As they have for the past seventeen years running, the New York Yankees have once again weighed in as the most valuable team in Major League Baseball. According to Forbes Magazine, they are now worth somewhere in the neighborhood of $2.5 Billion!
Half a billion bucks later comes the Los Angeles Dodgers at around $2 Billion. Then drop off another round half billion and find the Boston Red Sox at $1.5 Billion. The poor Tampa Bay Rays are still down at the bottom of the barrel with a team valued at a mere $485 Million.
In the USA, the only other sports organization valued at over $2 Billion are the Dallas Cowboys of the NFL at $2.3 Billion.
The Yankees are the most valuable team in professional baseball because they have the highest revenues in the MLB. They pull in an annual average of $400 Million from the sale of the team’s controlling action in the YES Network. Additionally the team took in over one hundred million bucks in cable revenue last year, the highest totals in baseball.
Why does this keep happening every year? The New York Yankees are one of the most popular teams in professional sports, any sports. They consistently draw capacity crowds whether they are playing at home in Yankee Stadium or out on the road.
However, the Bronx Bombers, as the Yankees are affectionately known, only managed to come in fourth in the American League East last season and missed postseason playoffs for the first time in almost 20 years. Ticket sales were down and the Yankees total revenue dropped almost $10 Million from their 2012 numbers.

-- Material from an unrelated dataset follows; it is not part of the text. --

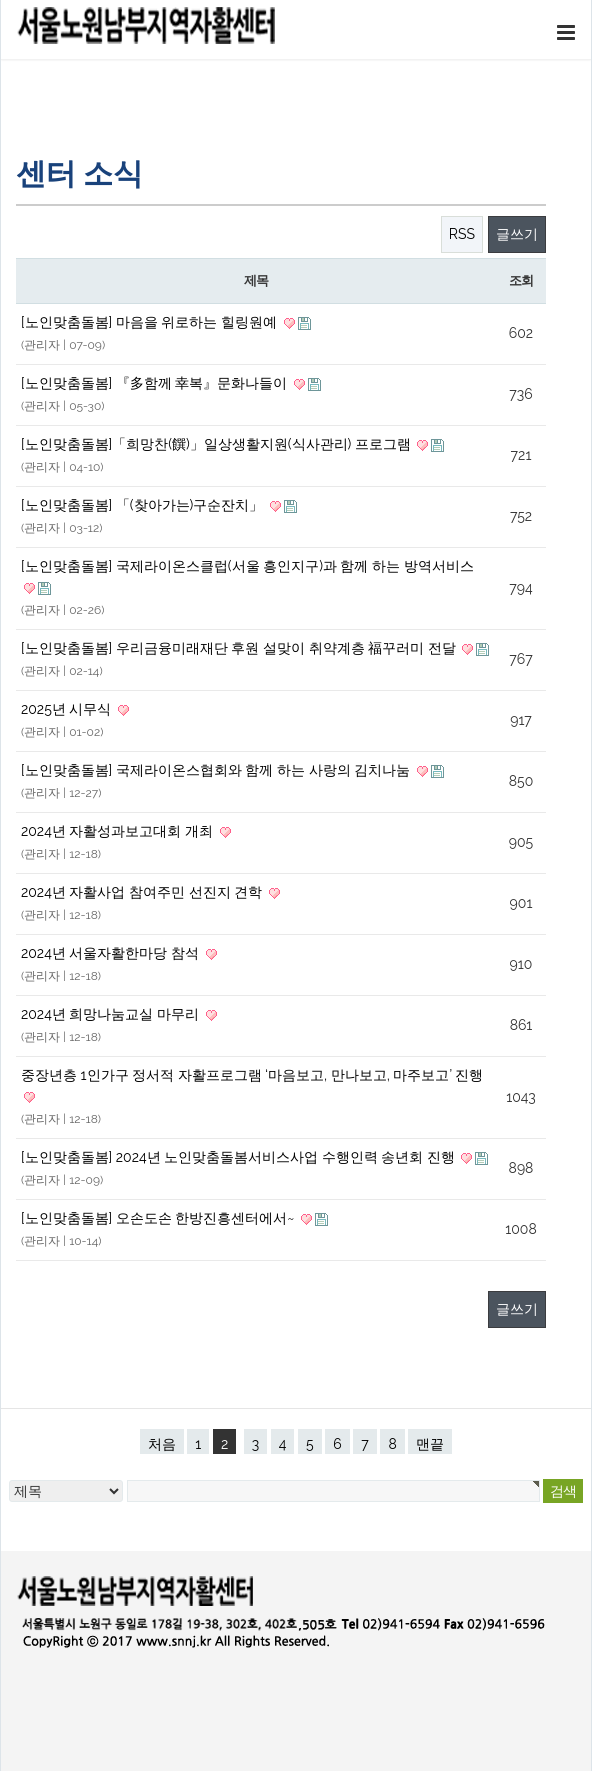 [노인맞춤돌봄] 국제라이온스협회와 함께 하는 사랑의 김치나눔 (217, 770)
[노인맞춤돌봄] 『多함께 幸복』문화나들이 (156, 383)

The Yankees once again led the league in total revenues with $461 Million but had to pay out a whopping $95 Million to the league’s 34% local revenue sharing pool on top of a $64 Million payment on a Pilot Bond for Yankee Stadium.
Now the pressure is on for the Yanks to perform in 2014. With team revenues at an all time high, Yankee fans are expecting nothing less than a playoff bound team out of their team this season.
When baseball commissioner Bud Selig took over MLB back in 1992 he told the team owners that he wanted to be judged by how much their franchise values increased during his tenure. The value of the average Major League Baseball team has increased by a factor of seven under Selig.